Ukrainian League Against Epilepsy

Epilepsy Center. Kyrylivska St, 103, Kyiv, UKRAINE, 02000

Today 38

Week 73

Month 990

Markus Reuber MD PhD, Academic Neurology Unit, University of Sheffield, Royal

Hallamshire Hospital, Glossop Road, Sheffield, S10 2JF

Fasting and other manipulations of ordinary diets have been used as treatments of epilepsy
for over two and half thousand years. The scientific era of diet treatment for epilepsy goes
back to the 1920s when the ketogenic diet (KD) was introduced in order to mimic the
beneficial effects which had been observed of fasting on epileptic seizures. This diet was
commonly used into the 1940s but fell into decline with the advent of more effective
pharmacological treatments for epilepsy such as phenytoin. Its “rediscovery” in the 1990s
has been linked to the dramatic effects this diet had on the seizure control of a two-year old
boy called Charlie. His amazing improvement with the KD caused his father to form The
Charlie Foundation, and it inspired the production of a movie starring Merryl Streep which
rekindled interest in this non-pharmacological treatment in the USA and elsewhere (1).
Over the last three decades there has been accumulating evidence of the effectiveness of
the KD with a 4:1 ratio of fat to protein and carbohydrates, and the KD has become the gold
standard treatment for epilepsy in metabolic disorders such as Glucose Transporter Protein
1 (GLUT-1) deficiency syndrome or Pyruvate Dehydrogenase Deficiency (2). While the
evidence of effectiveness beyond these rare conditions has been rated as being of relatively
low quality in view of the lack of blinding and the small size of most studies, a recent
Cochrane review concluded that up to 55% of children can achieve seizure freedom with the
KD after three months whilst up to 85% of children achieve a >50% seizure reduction (3).
The mechanisms by which the KD achieves an antiseizure effect remain uncertain.

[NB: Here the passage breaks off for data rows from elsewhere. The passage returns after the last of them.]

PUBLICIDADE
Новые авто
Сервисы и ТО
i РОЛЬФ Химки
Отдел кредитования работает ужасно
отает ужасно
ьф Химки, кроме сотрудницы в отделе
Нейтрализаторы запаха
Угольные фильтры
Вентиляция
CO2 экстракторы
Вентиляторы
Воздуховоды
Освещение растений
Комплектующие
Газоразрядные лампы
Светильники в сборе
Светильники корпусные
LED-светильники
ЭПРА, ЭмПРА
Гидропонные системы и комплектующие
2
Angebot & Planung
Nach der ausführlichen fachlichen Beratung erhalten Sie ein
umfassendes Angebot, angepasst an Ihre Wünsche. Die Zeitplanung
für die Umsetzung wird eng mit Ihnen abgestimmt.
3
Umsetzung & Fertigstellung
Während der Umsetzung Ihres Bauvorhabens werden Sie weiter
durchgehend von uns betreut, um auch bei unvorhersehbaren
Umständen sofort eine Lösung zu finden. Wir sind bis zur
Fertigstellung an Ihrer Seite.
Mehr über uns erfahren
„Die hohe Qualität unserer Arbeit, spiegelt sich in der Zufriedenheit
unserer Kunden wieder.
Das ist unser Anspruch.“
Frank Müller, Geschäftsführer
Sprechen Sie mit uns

It is
possible that different mechanisms are relevant in different patients (4).
Unfortunately, the clinical use of the KD is associated with several practical problems which
have only partly been overcome by the availability of specially formulated dietary products.
The introduction of the diet typically involves hospitalisation, close metabolic monitoring
with blood and urine tests is required to maintain it, and that the low carbohydrate content
of the KD poses an adherence challenge for people who can help themselves to foods they
like. In addition this, the KD diet can be associated with side effects such as nausea,
vomiting, diarrhea and kidney stones, and there are concerns about its longterm safety.
The fact that that many patients abandon the ketogenic diet for these reasons has
stimulated interest in diets with positive effects on epilepsy which are easier to adhere to –
such as the Modified Atkins Diet (MAD). Like the KD, this diet limits the amount of
carbohydrates, but it aims at a much more easily achievable 1:1 ratio of fat to carbohydrates
without any meal-specific restrictions (5).
My editor’s choice from the current volume of Seizure, a systematic review and meta-
analysis, is based on studies involving 575 patients of whom 288 the MAD as a treatment for
epilepsy. It makes an important addition to the literature by combining the results of several

smaller studies. It concludes that both adults and children receiving MAD plus standard drug
therapy are over six times more likely to achieve a >50% seizure frequency reduction than
those receiving usual diet plus drug therapy. While there is still much to learn about which
patients are likely to respond best to MAD, the combination of previous primary research
allowed the authors to draw new conclusions about the likely effectiveness of the MAD in
adults with epilepsy, the incidence of side effects, and it improved the precision of the
estimated effect size of this diet.
(1) Wheless JW. History of the ketogenic diet. Epilepsia 2008;49 Suppl 8:3-5.
(2) D'Andrea Meira I, Romão TT, Pires do Prado HJ, Krüger LT, Pires MEP, da Conceição
PO. Ketogenic Diet and Epilepsy: What We Know So Far. Front Neurosci 2019; Jan
(3) Martin-McGill KJ, Jackson CF, Bresnahan R, Levy RG, Cooper PN. Ketogenic diets for
drug-resistant epilepsy. Cochrane Database Syst Rev 2020;6:CD001903. PMID:
30403286; PMCID: PMC6517043.
(4) Youngson NA, Morris MJ, Ballard JWO. The mechanisms mediating the antiepileptic
effects of the ketogenic diet, and potential opportunities for improvement with
metabolism-altering drugs. Seizure 2017;52:15-19.
(5) Kossoff EH, Dorward JL. The Modified Atkins Diet. Epilepsia 2008;49(s8):37–41.
(6) Mutarelli A, Nogueira A, Felix N, Godoi A, Dagostin CS, Castro LHM, Mota Telles JP.
Modified Atkins diet for drug-resistant epilepsy: A systematic review and meta-
analysis of randomized controlled trials. Seizure. 2023;112:77-83.